● **ABOUT THIS TASK**
Set down the data below without change, skipping the pictures it holds.

● **DATASET CONTENT**
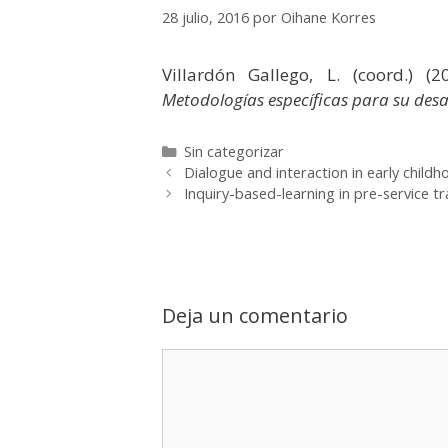
28 julio, 2016
por
Oihane Korres
Villardón Gallego, L. (coord.) (
Metodologías específicas para su desa
Categorías
Sin categorizar
Dialogue and interaction in early child
Inquiry-based-learning in pre-service t
Deja un comentario
Comentario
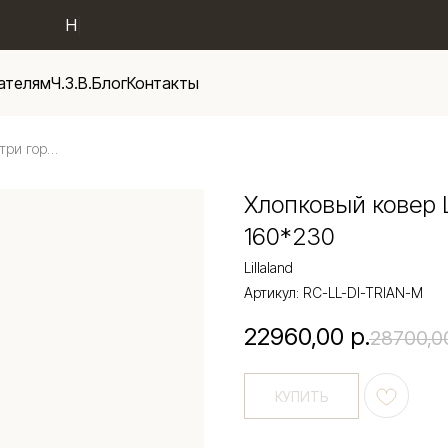
П
|
ателям
Ч.З.В.
Блог
Контакты
Хлопковый ковер Lillaland Кантри горчично-синий 160*230
Хлопковый ковер L
160*230
Lillaland
Артикул:
RC-LL-DI-TRIAN-M
22960,00
р.
28700,0
КУПИТЬ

● **OUTPUT FOR THIS EXERCISE**
28 julio, 2016
por
Oihane Korres
Villardón Gallego, L. (coord.) (
Metodologías específicas para su desa
Categorías
Sin categorizar
Dialogue and interaction in early child
Inquiry-based-learning in pre-service t
Deja un comentario
Comentario
П
|
ателям
Ч.З.В.
Блог
Контакты
Хлопковый ковер Lillaland Кантри горчично-синий 160*230
Хлопковый ковер L
160*230
Lillaland
Артикул:
RC-LL-DI-TRIAN-M
22960,00
р.
28700,0
КУПИТЬ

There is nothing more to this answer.